Thanks! I’m bringing Helm to Unity :3
Good luck on your Asset too.
That’s great. Are you doing a native GUI in C#/Unity for it, or have you figured out some magic way of displaying GUIs rendered using JUCE in unity?
I’m actually keeping the UIs separate.
You’ll make patches with standalone Helm and bring them into your project.
If you want to edit a patch, you just double click on the patch file and it will launch Helm. Then you can save it after tweaking.
So Helm is the synth patch editor like Photoshop is the image editor and how Maya is the 3D object editor.
This is more or less how I do things with my Csound frontend www.cabbageaudio.com. Users can design their sounds in the standalone editor and then export them to Unity. I wrote a CsoundUnity component that reads the instrument code and generates custom editors. It would be nice to have the same GUI in Unity, but I don’t think it’s worth all that work!

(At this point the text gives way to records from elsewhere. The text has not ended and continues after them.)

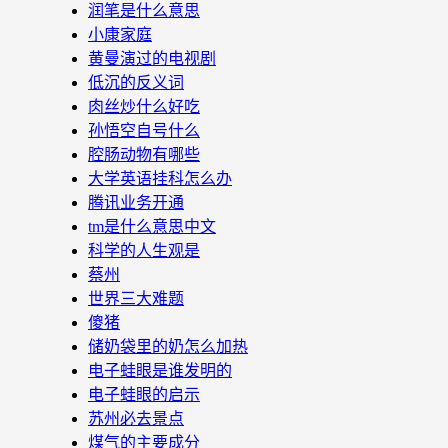
润笔是什么意思
小康家庭
黄曼演过的电视剧
低沉的反义词
肉丝炒什么好吃
孙悟空自号什么
腔肠动物有哪些
大学英语挂科怎么办
腾讯业务开通
tm是什么意思中文
科学的人生观是
蔡州
世界三大难题
傻猪
储奶袋里的奶怎么加热
电子蛙眼是谁发明的
电子蛙眼的启示
苏州必去景点
煤气的主要成分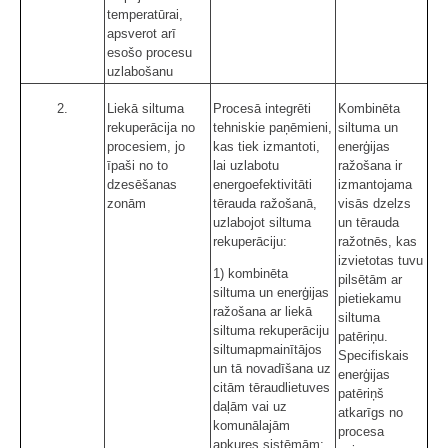
temperatūrai,
apsverot arī
esošo procesu
uzlabošanu
2.
Liekā siltuma
Procesā integrēti
Kombinēta
rekuperācija no
tehniskie paņēmieni,
siltuma un
procesiem, jo
kas tiek izmantoti,
enerģijas
īpaši no to
lai uzlabotu
ražošana ir
dzesēšanas
energoefektivitāti
izmantojama
zonām
tērauda ražošanā,
visās dzelzs
uzlabojot siltuma
un tērauda
rekuperāciju:
ražotnēs, kas
izvietotas tuvu
1) kombinēta
pilsētām ar
siltuma un enerģijas
pietiekamu
ražošana ar liekā
siltuma
siltuma rekuperāciju
patēriņu.
siltumapmainītājos
Specifiskais
un tā novadīšana uz
enerģijas
citām tēraudlietuves
patēriņš
daļām vai uz
atkarīgs no
komunālajām
procesa
apkures sistēmām;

Sorry if going a bit off topic here:
I’ve been following both you guys work in recently - both Cabbage and Helm - great stuff… Presumably, one could have the unity native plugin live monitor (outside of actual C-sound file editing) patch/parameter info directly being modified by the JUCE based audio app/plugin GUI (and just disable the JUCE based app sound in this mode?). Another reason why I thought it might be cool to have a MIDI interface from within Unity to control the native plugin synth parameters - either from within Unity or from outside MIDI sources. Using JUCE purely as an audio plugin host/bridge for VST/AU to Unity’s native audio buffer would also be quite useful - probably it would be better if the developers at Unity just made this a feature of their mixer (loading VSTs/AUs).

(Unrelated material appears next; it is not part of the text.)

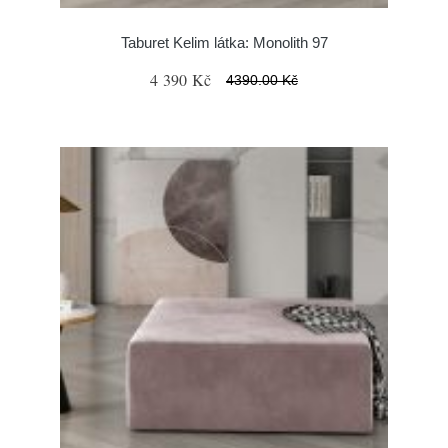
Taburet Kelim látka: Monolith 97
4 390 Kč
4390.00 Kč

It might be nice to have but the problem is you wouldn’t be able to distribute the VSTs/AUs with your games, apart from the few open source plugins you might use.
Yeah MIDI support would be cool. MIDI through Unity would be fine for parameter control, but as for note on/off the time resolution is not fast enough because it’s limited to your fps. I’ve been thinking about using JUCE’s MIDI input directly from native because of this and then sending events back into Unity (at least for note on/off).
It also has to be a permissive open source (non-GPL) plugin. They probably didn’t go with VST because I’d imagine a lot of people would think they could redistribute their plugins in their game and that would be a legal nightmare for Unity.